**What you need to do**
Make an exact copy of the listing below.

*** Extracted information

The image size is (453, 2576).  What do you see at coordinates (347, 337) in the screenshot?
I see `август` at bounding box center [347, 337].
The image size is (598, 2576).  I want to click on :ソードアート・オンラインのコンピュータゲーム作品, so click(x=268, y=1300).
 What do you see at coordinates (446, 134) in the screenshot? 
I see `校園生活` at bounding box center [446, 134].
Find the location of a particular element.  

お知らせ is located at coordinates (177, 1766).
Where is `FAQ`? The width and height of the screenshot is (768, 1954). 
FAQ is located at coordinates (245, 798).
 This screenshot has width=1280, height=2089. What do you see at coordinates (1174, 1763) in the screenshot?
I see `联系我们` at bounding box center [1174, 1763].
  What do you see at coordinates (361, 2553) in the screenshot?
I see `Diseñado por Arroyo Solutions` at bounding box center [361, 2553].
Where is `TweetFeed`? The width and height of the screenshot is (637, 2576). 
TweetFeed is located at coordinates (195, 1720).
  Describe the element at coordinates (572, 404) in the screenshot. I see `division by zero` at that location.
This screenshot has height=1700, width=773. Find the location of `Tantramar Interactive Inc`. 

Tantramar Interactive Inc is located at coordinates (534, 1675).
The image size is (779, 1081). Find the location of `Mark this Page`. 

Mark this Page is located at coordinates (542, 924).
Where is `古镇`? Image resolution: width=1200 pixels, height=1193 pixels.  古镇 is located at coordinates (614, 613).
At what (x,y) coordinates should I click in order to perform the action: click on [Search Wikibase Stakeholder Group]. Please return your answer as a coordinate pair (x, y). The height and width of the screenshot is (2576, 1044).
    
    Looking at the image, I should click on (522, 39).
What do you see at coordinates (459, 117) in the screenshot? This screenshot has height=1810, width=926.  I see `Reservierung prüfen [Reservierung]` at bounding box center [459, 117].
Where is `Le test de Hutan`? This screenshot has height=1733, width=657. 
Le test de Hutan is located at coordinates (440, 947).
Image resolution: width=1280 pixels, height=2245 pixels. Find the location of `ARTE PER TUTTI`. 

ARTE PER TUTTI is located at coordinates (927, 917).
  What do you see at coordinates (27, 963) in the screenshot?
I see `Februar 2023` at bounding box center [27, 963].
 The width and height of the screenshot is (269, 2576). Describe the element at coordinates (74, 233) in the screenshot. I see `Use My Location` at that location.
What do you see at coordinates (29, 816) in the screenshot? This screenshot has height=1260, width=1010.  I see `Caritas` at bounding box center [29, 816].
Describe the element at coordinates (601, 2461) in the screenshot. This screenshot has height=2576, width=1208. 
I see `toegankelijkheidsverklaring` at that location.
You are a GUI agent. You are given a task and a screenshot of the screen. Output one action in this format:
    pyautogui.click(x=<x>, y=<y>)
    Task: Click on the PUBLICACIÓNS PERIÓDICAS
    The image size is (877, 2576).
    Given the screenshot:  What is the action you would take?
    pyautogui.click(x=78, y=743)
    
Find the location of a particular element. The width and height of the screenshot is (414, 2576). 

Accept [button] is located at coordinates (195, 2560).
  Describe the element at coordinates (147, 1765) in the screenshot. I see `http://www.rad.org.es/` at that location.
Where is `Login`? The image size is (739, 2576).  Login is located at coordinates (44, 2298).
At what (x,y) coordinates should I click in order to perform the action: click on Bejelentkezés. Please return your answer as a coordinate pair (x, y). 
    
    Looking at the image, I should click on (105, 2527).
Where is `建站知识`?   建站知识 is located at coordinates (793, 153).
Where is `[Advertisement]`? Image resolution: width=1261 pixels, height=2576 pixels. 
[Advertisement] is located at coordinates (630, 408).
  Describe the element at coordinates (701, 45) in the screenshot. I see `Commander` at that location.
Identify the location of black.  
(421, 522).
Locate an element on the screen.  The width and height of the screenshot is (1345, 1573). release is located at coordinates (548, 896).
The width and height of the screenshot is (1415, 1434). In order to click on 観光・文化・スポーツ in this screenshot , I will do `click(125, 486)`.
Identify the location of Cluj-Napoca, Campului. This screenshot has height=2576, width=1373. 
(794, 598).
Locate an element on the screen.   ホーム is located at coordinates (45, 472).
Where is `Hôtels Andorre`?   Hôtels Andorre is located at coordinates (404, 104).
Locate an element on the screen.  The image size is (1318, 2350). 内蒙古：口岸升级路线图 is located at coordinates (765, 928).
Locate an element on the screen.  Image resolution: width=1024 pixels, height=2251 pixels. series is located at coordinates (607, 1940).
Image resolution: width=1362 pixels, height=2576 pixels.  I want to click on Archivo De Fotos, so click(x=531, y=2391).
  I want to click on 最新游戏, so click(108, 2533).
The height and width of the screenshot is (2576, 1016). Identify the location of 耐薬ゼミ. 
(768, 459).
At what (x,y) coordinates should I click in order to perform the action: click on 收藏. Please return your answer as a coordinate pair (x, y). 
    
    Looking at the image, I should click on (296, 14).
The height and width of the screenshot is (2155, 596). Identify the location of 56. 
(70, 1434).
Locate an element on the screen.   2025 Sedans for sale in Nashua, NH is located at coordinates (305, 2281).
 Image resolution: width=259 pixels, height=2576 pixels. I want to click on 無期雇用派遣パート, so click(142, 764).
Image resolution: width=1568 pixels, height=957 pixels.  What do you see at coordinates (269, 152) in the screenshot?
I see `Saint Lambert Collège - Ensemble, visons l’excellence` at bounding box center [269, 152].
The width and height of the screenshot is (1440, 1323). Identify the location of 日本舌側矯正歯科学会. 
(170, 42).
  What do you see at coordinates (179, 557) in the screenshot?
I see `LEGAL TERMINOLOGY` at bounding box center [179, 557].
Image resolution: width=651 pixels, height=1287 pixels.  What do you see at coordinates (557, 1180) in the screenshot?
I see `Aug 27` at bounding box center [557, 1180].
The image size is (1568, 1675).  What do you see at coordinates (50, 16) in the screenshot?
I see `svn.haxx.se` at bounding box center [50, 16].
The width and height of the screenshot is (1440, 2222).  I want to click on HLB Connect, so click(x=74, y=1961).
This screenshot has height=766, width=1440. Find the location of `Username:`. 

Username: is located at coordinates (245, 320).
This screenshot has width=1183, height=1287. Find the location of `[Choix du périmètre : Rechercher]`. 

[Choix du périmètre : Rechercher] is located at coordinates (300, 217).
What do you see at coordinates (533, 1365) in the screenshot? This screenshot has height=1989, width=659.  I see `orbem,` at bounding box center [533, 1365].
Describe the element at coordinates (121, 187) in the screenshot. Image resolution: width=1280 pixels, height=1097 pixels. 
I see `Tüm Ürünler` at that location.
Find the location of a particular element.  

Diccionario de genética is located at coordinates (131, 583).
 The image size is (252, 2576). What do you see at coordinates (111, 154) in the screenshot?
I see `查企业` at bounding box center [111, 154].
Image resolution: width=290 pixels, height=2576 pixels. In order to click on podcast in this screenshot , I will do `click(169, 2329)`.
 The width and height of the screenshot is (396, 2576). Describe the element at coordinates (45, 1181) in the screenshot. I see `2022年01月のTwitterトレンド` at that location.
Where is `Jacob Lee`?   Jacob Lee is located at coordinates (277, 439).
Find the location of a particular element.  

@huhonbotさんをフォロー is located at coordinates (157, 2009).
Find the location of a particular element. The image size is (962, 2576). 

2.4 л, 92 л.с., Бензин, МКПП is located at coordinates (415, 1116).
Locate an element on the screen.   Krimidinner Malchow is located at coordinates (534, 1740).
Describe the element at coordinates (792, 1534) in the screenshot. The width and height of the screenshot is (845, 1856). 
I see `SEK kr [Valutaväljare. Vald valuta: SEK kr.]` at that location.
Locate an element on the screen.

******

**Exercise response**
The image size is (453, 2576).  What do you see at coordinates (347, 337) in the screenshot?
I see `август` at bounding box center [347, 337].
The image size is (598, 2576).  I want to click on :ソードアート・オンラインのコンピュータゲーム作品, so click(x=268, y=1300).
 What do you see at coordinates (446, 134) in the screenshot? 
I see `校園生活` at bounding box center [446, 134].
Find the location of a particular element.  

お知らせ is located at coordinates (177, 1766).
Where is `FAQ`? The width and height of the screenshot is (768, 1954). 
FAQ is located at coordinates (245, 798).
 This screenshot has width=1280, height=2089. What do you see at coordinates (1174, 1763) in the screenshot?
I see `联系我们` at bounding box center [1174, 1763].
  What do you see at coordinates (361, 2553) in the screenshot?
I see `Diseñado por Arroyo Solutions` at bounding box center [361, 2553].
Where is `TweetFeed`? The width and height of the screenshot is (637, 2576). 
TweetFeed is located at coordinates (195, 1720).
  Describe the element at coordinates (572, 404) in the screenshot. I see `division by zero` at that location.
This screenshot has height=1700, width=773. Find the location of `Tantramar Interactive Inc`. 

Tantramar Interactive Inc is located at coordinates (534, 1675).
The image size is (779, 1081). Find the location of `Mark this Page`. 

Mark this Page is located at coordinates (542, 924).
Where is `古镇`? Image resolution: width=1200 pixels, height=1193 pixels.  古镇 is located at coordinates (614, 613).
At what (x,y) coordinates should I click in order to perform the action: click on [Search Wikibase Stakeholder Group]. Please return your answer as a coordinate pair (x, y). The height and width of the screenshot is (2576, 1044).
    
    Looking at the image, I should click on (522, 39).
What do you see at coordinates (459, 117) in the screenshot? This screenshot has height=1810, width=926.  I see `Reservierung prüfen [Reservierung]` at bounding box center [459, 117].
Where is `Le test de Hutan`? This screenshot has height=1733, width=657. 
Le test de Hutan is located at coordinates (440, 947).
Image resolution: width=1280 pixels, height=2245 pixels. Find the location of `ARTE PER TUTTI`. 

ARTE PER TUTTI is located at coordinates (927, 917).
  What do you see at coordinates (27, 963) in the screenshot?
I see `Februar 2023` at bounding box center [27, 963].
 The width and height of the screenshot is (269, 2576). Describe the element at coordinates (74, 233) in the screenshot. I see `Use My Location` at that location.
What do you see at coordinates (29, 816) in the screenshot? This screenshot has height=1260, width=1010.  I see `Caritas` at bounding box center [29, 816].
Describe the element at coordinates (601, 2461) in the screenshot. This screenshot has height=2576, width=1208. 
I see `toegankelijkheidsverklaring` at that location.
You are a GUI agent. You are given a task and a screenshot of the screen. Output one action in this format:
    pyautogui.click(x=<x>, y=<y>)
    Task: Click on the PUBLICACIÓNS PERIÓDICAS
    The image size is (877, 2576).
    Given the screenshot:  What is the action you would take?
    pyautogui.click(x=78, y=743)
    
Find the location of a particular element. The width and height of the screenshot is (414, 2576). 

Accept [button] is located at coordinates (195, 2560).
  Describe the element at coordinates (147, 1765) in the screenshot. I see `http://www.rad.org.es/` at that location.
Where is `Login`? The image size is (739, 2576).  Login is located at coordinates (44, 2298).
At what (x,y) coordinates should I click in order to perform the action: click on Bejelentkezés. Please return your answer as a coordinate pair (x, y). 
    
    Looking at the image, I should click on (105, 2527).
Where is `建站知识`?   建站知识 is located at coordinates (793, 153).
Where is `[Advertisement]`? Image resolution: width=1261 pixels, height=2576 pixels. 
[Advertisement] is located at coordinates (630, 408).
  Describe the element at coordinates (701, 45) in the screenshot. I see `Commander` at that location.
Identify the location of black.  
(421, 522).
Locate an element on the screen.  The width and height of the screenshot is (1345, 1573). release is located at coordinates (548, 896).
The width and height of the screenshot is (1415, 1434). In order to click on 観光・文化・スポーツ in this screenshot , I will do `click(125, 486)`.
Identify the location of Cluj-Napoca, Campului. This screenshot has height=2576, width=1373. 
(794, 598).
Locate an element on the screen.   ホーム is located at coordinates (45, 472).
Where is `Hôtels Andorre`?   Hôtels Andorre is located at coordinates (404, 104).
Locate an element on the screen.  The image size is (1318, 2350). 内蒙古：口岸升级路线图 is located at coordinates (765, 928).
Locate an element on the screen.  Image resolution: width=1024 pixels, height=2251 pixels. series is located at coordinates (607, 1940).
Image resolution: width=1362 pixels, height=2576 pixels.  I want to click on Archivo De Fotos, so click(x=531, y=2391).
  I want to click on 最新游戏, so click(108, 2533).
The height and width of the screenshot is (2576, 1016). Identify the location of 耐薬ゼミ. 
(768, 459).
At what (x,y) coordinates should I click in order to perform the action: click on 收藏. Please return your answer as a coordinate pair (x, y). 
    
    Looking at the image, I should click on (296, 14).
The height and width of the screenshot is (2155, 596). Identify the location of 56. 
(70, 1434).
Locate an element on the screen.   2025 Sedans for sale in Nashua, NH is located at coordinates (305, 2281).
 Image resolution: width=259 pixels, height=2576 pixels. I want to click on 無期雇用派遣パート, so click(142, 764).
Image resolution: width=1568 pixels, height=957 pixels.  What do you see at coordinates (269, 152) in the screenshot?
I see `Saint Lambert Collège - Ensemble, visons l’excellence` at bounding box center [269, 152].
The width and height of the screenshot is (1440, 1323). Identify the location of 日本舌側矯正歯科学会. 
(170, 42).
  What do you see at coordinates (179, 557) in the screenshot?
I see `LEGAL TERMINOLOGY` at bounding box center [179, 557].
Image resolution: width=651 pixels, height=1287 pixels.  What do you see at coordinates (557, 1180) in the screenshot?
I see `Aug 27` at bounding box center [557, 1180].
The image size is (1568, 1675).  What do you see at coordinates (50, 16) in the screenshot?
I see `svn.haxx.se` at bounding box center [50, 16].
The width and height of the screenshot is (1440, 2222).  I want to click on HLB Connect, so click(x=74, y=1961).
This screenshot has height=766, width=1440. Find the location of `Username:`. 

Username: is located at coordinates (245, 320).
This screenshot has width=1183, height=1287. Find the location of `[Choix du périmètre : Rechercher]`. 

[Choix du périmètre : Rechercher] is located at coordinates (300, 217).
What do you see at coordinates (533, 1365) in the screenshot? This screenshot has height=1989, width=659.  I see `orbem,` at bounding box center [533, 1365].
Describe the element at coordinates (121, 187) in the screenshot. Image resolution: width=1280 pixels, height=1097 pixels. 
I see `Tüm Ürünler` at that location.
Find the location of a particular element.  

Diccionario de genética is located at coordinates (131, 583).
 The image size is (252, 2576). What do you see at coordinates (111, 154) in the screenshot?
I see `查企业` at bounding box center [111, 154].
Image resolution: width=290 pixels, height=2576 pixels. In order to click on podcast in this screenshot , I will do `click(169, 2329)`.
 The width and height of the screenshot is (396, 2576). Describe the element at coordinates (45, 1181) in the screenshot. I see `2022年01月のTwitterトレンド` at that location.
Where is `Jacob Lee`?   Jacob Lee is located at coordinates (277, 439).
Find the location of a particular element.  

@huhonbotさんをフォロー is located at coordinates (157, 2009).
Find the location of a particular element. The image size is (962, 2576). 

2.4 л, 92 л.с., Бензин, МКПП is located at coordinates (415, 1116).
Locate an element on the screen.   Krimidinner Malchow is located at coordinates (534, 1740).
Describe the element at coordinates (792, 1534) in the screenshot. The width and height of the screenshot is (845, 1856). 
I see `SEK kr [Valutaväljare. Vald valuta: SEK kr.]` at that location.
Locate an element on the screen.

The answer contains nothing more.